> _AIM OF THE EXERCISE_
Filter the data below, keeping only lines that contain "查看详情".

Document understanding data

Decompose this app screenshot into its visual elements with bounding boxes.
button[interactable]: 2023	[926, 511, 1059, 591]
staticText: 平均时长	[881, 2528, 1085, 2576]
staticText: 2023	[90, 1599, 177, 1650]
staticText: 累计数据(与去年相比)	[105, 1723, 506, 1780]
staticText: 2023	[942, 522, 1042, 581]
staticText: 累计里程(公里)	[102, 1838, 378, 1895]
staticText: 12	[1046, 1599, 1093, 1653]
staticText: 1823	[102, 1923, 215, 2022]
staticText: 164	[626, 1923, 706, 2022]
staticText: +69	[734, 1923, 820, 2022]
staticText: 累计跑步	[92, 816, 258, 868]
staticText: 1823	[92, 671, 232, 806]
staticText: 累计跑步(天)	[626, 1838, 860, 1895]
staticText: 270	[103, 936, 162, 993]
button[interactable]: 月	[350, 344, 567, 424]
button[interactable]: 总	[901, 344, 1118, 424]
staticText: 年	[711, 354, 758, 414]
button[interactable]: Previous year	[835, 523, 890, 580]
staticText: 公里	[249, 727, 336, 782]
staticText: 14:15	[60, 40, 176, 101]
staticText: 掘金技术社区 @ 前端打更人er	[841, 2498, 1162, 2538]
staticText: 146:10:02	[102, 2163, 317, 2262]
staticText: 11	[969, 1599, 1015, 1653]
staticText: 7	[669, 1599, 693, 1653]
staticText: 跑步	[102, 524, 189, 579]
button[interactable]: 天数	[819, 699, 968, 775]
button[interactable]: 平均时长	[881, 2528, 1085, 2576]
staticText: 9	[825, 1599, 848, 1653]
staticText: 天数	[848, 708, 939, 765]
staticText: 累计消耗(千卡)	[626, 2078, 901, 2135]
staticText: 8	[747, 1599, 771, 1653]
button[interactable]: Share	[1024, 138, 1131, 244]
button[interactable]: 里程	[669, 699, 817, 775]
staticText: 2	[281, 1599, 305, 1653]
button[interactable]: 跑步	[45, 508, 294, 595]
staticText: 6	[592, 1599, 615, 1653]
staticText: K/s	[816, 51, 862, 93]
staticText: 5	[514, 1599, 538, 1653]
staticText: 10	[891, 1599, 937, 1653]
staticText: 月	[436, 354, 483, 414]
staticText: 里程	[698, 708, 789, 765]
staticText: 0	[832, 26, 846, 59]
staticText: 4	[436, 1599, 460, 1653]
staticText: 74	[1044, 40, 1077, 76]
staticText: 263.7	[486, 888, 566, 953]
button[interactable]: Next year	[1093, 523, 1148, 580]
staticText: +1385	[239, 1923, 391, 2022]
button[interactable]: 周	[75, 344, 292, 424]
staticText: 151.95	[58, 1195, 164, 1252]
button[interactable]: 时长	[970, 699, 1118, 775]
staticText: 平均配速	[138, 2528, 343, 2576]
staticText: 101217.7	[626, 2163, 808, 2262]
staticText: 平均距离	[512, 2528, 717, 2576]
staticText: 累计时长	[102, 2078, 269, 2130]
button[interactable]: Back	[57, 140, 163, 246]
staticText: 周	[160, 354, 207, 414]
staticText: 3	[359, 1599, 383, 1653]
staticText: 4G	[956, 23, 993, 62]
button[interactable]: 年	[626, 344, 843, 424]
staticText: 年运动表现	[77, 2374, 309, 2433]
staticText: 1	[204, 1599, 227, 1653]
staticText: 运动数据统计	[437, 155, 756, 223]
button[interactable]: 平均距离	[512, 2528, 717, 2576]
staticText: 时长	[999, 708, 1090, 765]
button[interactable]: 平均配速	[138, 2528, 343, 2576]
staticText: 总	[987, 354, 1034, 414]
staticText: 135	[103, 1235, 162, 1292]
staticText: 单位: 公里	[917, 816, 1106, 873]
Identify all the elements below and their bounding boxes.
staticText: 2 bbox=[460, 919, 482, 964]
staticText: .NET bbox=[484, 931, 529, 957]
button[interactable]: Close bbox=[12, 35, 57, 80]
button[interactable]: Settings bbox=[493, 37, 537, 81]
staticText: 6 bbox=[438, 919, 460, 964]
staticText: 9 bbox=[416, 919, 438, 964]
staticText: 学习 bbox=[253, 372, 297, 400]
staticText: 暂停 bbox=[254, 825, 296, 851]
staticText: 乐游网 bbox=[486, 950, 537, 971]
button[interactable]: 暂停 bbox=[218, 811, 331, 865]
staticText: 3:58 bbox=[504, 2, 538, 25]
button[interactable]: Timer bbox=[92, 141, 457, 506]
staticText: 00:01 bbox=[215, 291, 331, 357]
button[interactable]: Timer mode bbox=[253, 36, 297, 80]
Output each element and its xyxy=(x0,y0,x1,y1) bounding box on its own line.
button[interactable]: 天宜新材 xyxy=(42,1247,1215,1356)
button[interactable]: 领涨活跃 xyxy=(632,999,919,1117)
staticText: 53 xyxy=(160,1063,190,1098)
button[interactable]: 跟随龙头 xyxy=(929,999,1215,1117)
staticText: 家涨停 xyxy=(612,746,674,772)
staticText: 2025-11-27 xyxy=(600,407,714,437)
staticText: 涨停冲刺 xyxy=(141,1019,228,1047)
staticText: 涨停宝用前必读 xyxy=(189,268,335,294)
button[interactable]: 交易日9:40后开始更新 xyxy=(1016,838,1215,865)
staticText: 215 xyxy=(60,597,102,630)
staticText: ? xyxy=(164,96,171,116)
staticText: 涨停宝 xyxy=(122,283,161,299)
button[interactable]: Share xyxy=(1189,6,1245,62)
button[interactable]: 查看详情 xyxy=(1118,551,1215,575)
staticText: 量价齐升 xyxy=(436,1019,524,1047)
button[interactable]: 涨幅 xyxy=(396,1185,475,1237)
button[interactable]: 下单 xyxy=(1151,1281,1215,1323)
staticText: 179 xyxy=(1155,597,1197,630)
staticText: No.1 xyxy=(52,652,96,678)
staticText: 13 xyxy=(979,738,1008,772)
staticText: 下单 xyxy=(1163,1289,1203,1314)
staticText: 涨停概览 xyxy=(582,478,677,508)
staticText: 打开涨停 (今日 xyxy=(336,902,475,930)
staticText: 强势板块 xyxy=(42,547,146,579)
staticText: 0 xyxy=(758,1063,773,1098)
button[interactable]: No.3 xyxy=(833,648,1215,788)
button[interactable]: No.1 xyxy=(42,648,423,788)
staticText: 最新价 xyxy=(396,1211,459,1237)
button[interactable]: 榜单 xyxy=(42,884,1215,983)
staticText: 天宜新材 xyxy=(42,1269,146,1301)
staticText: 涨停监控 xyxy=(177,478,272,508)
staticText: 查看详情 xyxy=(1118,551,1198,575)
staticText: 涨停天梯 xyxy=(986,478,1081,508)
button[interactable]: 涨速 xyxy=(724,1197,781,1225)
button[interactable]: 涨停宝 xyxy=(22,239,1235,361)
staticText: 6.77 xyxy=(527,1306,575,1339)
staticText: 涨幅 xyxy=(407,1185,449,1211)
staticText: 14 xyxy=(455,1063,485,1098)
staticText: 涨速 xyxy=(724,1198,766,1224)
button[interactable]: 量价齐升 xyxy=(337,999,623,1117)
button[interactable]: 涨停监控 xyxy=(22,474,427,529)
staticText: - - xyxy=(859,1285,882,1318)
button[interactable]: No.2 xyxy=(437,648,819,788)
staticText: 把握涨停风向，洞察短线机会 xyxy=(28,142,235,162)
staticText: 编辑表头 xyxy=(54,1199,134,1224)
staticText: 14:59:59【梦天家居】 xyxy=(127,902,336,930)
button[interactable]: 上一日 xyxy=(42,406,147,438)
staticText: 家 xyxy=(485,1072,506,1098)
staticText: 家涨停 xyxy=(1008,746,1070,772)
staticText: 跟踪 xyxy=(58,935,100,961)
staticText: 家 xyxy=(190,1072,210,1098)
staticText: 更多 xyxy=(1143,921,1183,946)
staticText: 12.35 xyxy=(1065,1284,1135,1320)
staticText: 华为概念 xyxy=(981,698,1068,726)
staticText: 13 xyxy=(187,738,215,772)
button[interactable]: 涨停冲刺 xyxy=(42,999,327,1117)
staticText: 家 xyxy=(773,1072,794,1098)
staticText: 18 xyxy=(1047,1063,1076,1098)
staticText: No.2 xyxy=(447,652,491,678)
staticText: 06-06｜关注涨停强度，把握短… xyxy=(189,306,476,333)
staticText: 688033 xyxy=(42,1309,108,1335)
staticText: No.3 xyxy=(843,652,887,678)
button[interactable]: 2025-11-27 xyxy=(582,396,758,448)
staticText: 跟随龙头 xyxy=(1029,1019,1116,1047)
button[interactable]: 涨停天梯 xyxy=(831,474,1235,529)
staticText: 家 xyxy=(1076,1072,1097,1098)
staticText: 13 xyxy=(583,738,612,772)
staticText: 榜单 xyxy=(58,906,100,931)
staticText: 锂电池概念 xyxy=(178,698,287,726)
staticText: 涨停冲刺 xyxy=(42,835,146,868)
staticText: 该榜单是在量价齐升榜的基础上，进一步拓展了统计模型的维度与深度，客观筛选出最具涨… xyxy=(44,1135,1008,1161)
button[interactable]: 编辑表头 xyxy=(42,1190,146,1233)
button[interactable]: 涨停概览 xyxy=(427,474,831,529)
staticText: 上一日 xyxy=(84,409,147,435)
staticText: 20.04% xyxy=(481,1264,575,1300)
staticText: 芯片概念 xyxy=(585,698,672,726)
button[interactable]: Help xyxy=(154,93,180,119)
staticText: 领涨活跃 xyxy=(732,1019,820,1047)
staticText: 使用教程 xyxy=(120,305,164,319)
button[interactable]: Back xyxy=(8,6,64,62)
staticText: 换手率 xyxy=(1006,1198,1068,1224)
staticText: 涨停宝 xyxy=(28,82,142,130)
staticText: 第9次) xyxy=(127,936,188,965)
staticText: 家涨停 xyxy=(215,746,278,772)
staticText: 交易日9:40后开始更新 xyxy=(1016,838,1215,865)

> _PROBLEM SOLUTION_
button[interactable]: 查看详情 xyxy=(1118,551,1215,575)
staticText: 查看详情 xyxy=(1118,551,1198,575)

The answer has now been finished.